As requested and just so my thoughts are caught up since before having access to post (nobody’s going to see it), I’ve reposted a comment in reference to a 2/14 entry regarding Winelover’s take on things.

 

 

http://goldtadise.com/?p=362974

 

1) Winelovers’ last graph I believe should be inflation adjusted in current $’s to more accurately depict ‘where gold is and how low it could get’.

2) I don’t believe we should ignore the recent oil/gold ratio high (45), which historically when it is at very high levels (over 20) which of the two commodities most commonly corrects to revert to the mean (16) – answer > oil. Personally I cannot see a scenario where <$30 oil is more sustainable in the world than gold first crashing to $600 – i.e. due to global mkt forces (including wars or CB policy to force inflation or devalue the $) – oil will rebound before gold gets cut in half.

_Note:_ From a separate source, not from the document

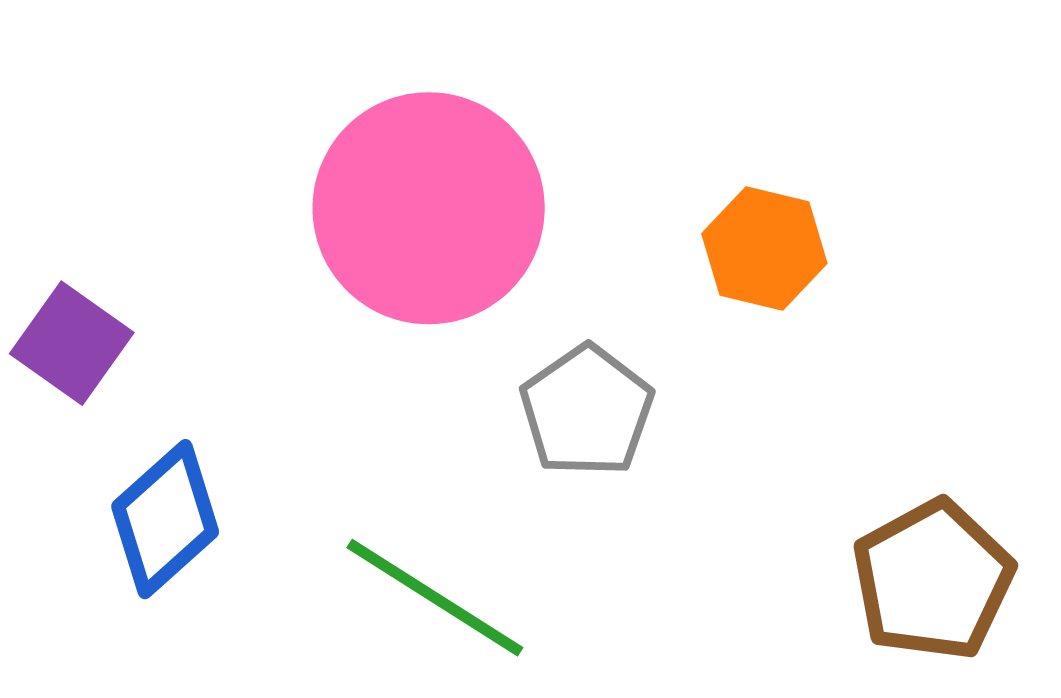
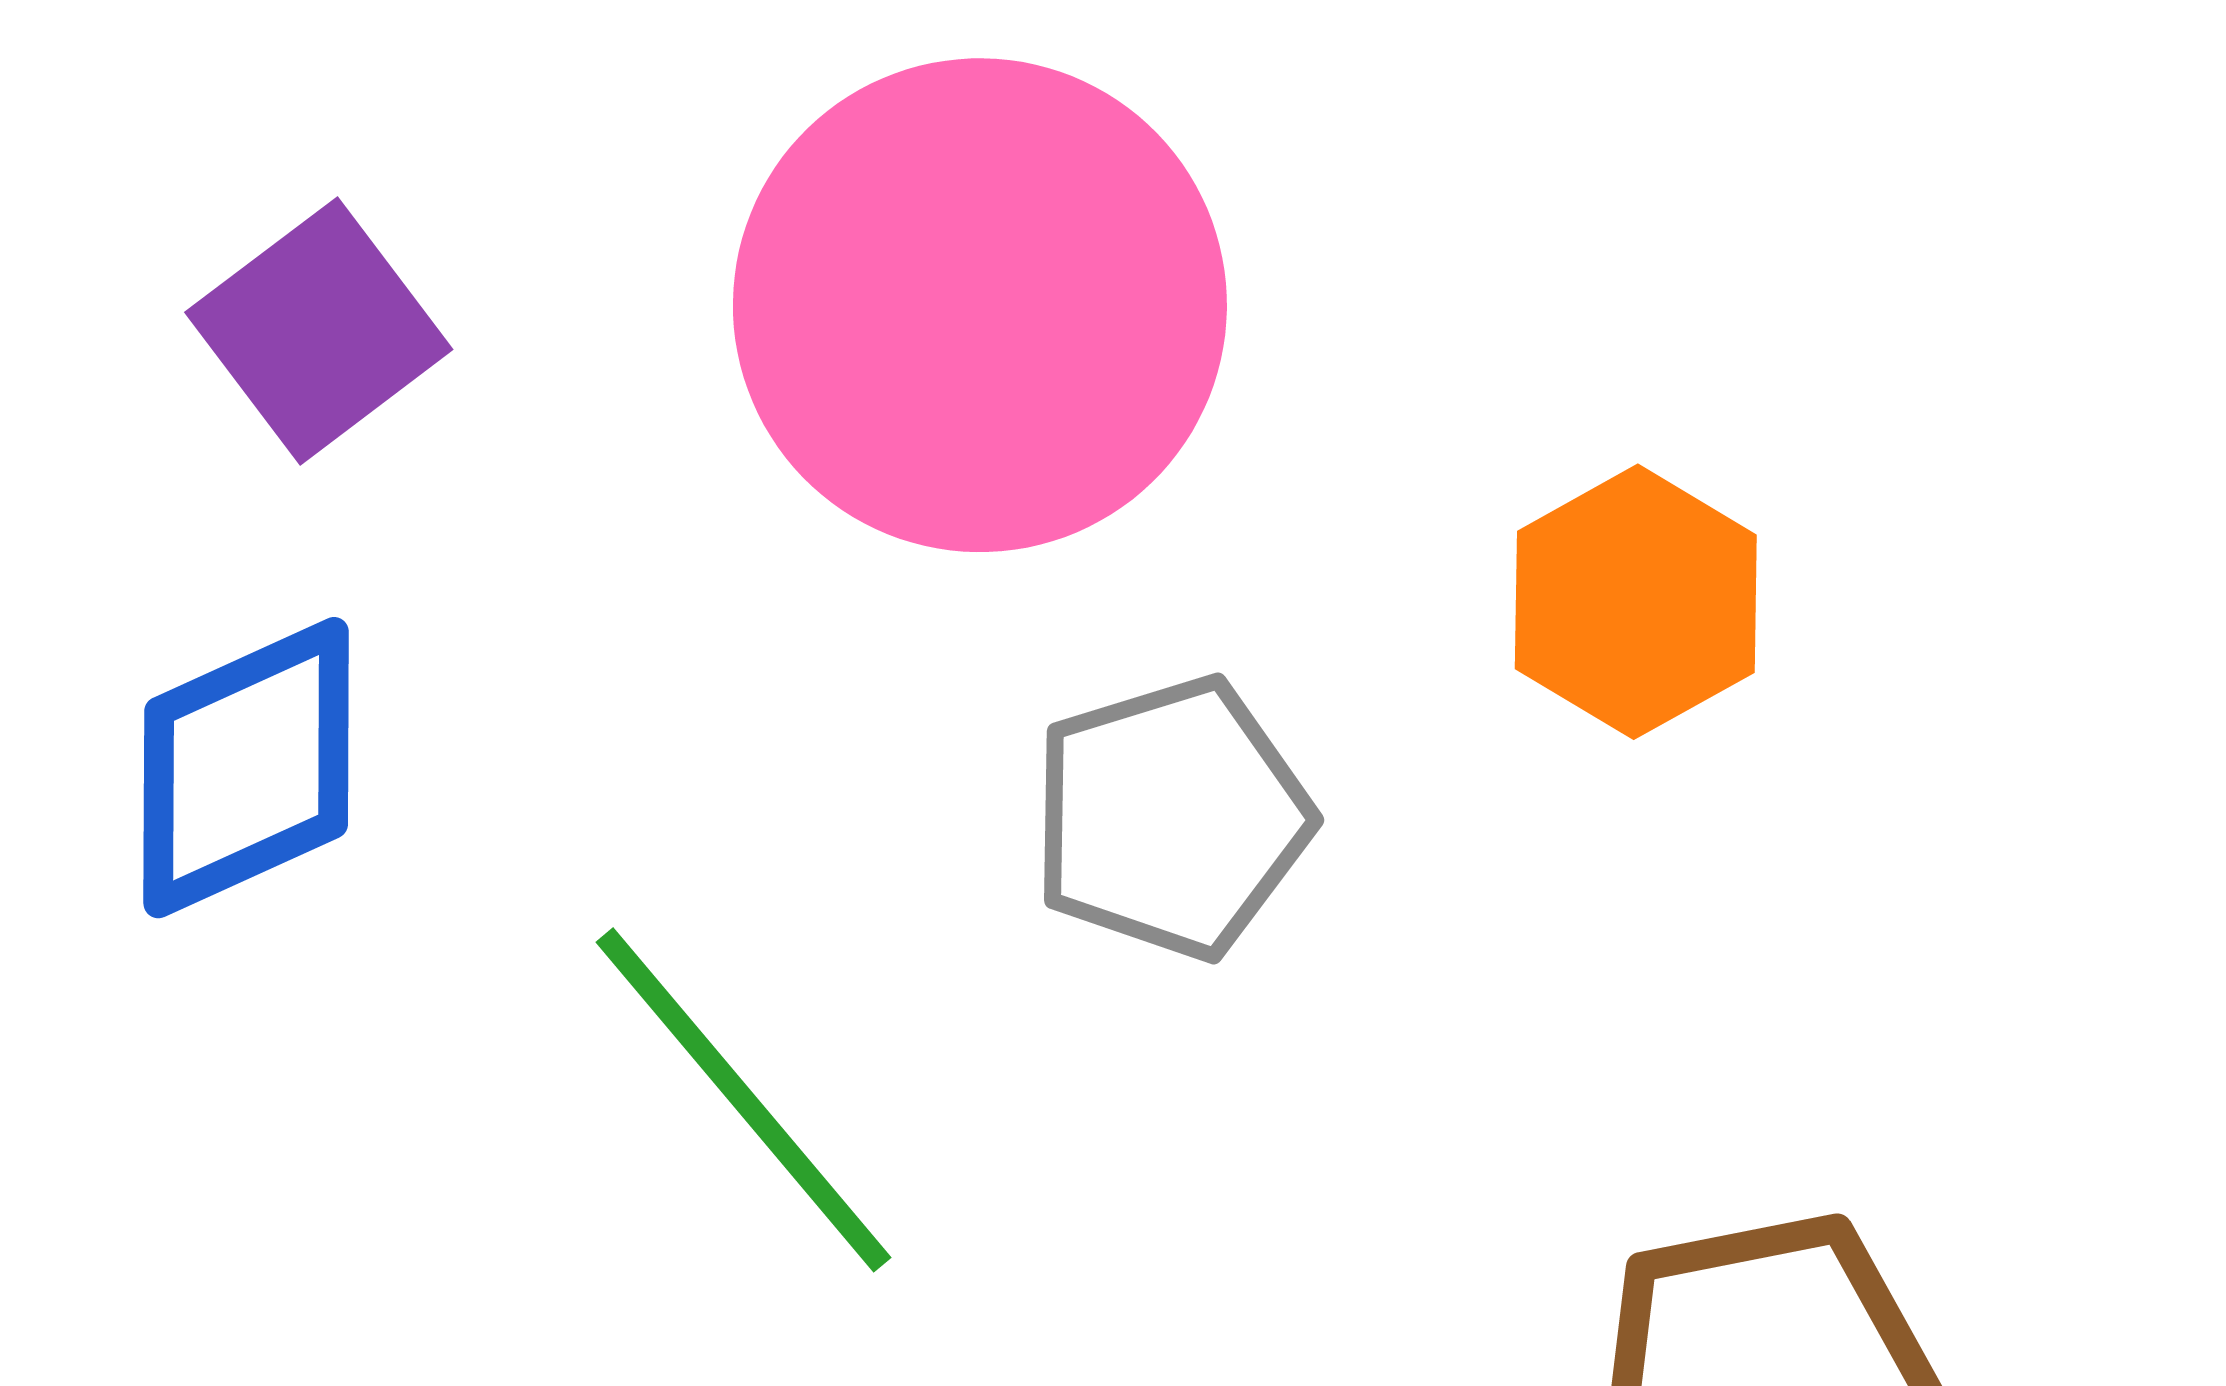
purple square: (72, 343) -> (319, 331), moved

3) Winelovers’ 3rd chart TA comparison of 98-00 vs. now does not (nor was intended to of course) consider all the world events and market forces that were in place during that time – market was relatively euphoric and US economy stable after resolution of LTCM debacle vs. now where the entire stock market rise for the past 6 years has been built on central bank engineering of a magnitude not seen since the great depression. 16 years ago CNBC wasn’t talking about NIRP, banning the $100 bill and the fact that the US public is gradually becoming aware that the Fed and central banks in general in fact have no clothes and currency value = faith (fiat). If the #3 world economy in Japan can go NIRP, why can’t the US? There are greater world value-of-money and power issues in play that I don’t think existed in the late 90’s.

These reasons in addition to Spock’s already documented thesis’ are why I think a small pullback ‘may’ come but it’s just as likely gold won’t look back at these levels for a very long time.